Wall Squats with TVA
3 minStand with your back against a wall, feet about 30cm away from the wall, hip-width apart. Exhale, engage your TVA. Slowly slide down the wall until your thighs are at about a 45-degree angle (not a full 90-degree squat). Hold for 5 seconds while breathing normally. Slide back up. Repeat 8 times. Keep your lower back in contact with the wall throughout. Doming check: Watch your midline in the hold position. If you see doming, reduce the depth of the squat.

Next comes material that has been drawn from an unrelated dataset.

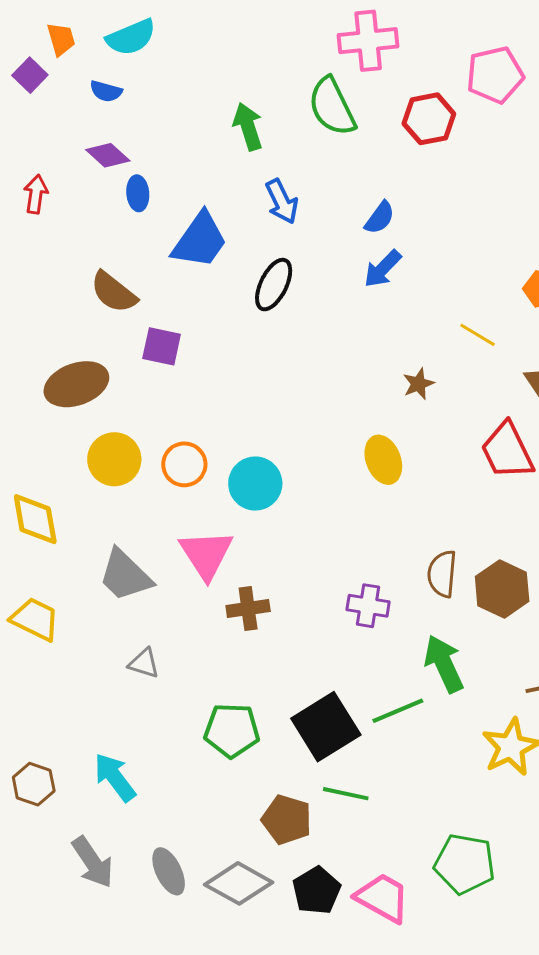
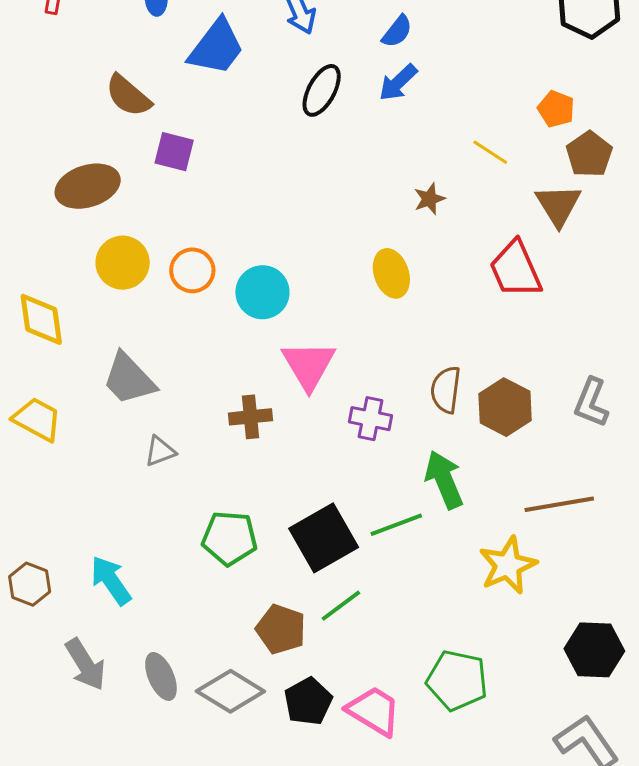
black ellipse: (274, 285) -> (322, 90), moved
pink triangle: (206, 554) -> (309, 365), moved
gray triangle: (144, 663) -> (160, 451), moved, turned -40
green line: (346, 794) -> (341, 606), turned -51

Standing Pelvic Floor with Heel Raises
3 minStand tall, feet hip-width apart, holding the wall lightly for balance. Exhale, engage your pelvic floor and TVA. Rise onto your toes. Hold for 3 seconds at the top. Inhale and lower slowly. Repeat 10 times. This combines pelvic floor work with gentle calf strengthening and balance practice. The standing position adds a gravity challenge to your pelvic floor engagement. Doming check: Watch your belly in the mirror if available. There should be no visible doming or bulging.

Seated Cat-Cow
4 minSit on the edge of a chair or on the floor (cross-legged or kneeling). Place your hands on your knees. Inhale: gently arch your spine, lifting your chest and tilting your pelvis forward (Cow). Exhale: round your spine, tucking your chin and tilting your pelvis back (Cat). Repeat 10 times, moving slowly. Let your breath lead the movement. This mobilises your spine and gently wakes up the muscles around your entire torso. Doming check: Watch your midline during the Cat (rounding) phase. If you see doming, reduce the range of the round.

Child’s Pose
3 minKneel on the floor with your knees wide and big toes together. Sit back toward your heels (use a pillow between your heels and bottom if needed). Extend your arms forward on the floor and rest your forehead down. Breathe deeply for 60 seconds. Feel your lower back and hips releasing. If your forehead does not reach the floor, place a pillow or block underneath it. This is rest. Let yourself soften.
Pink Pilates Tip
Doming check: watch your midline during every exercise. If you see a ridge or bulge, stop and reduce the difficulty.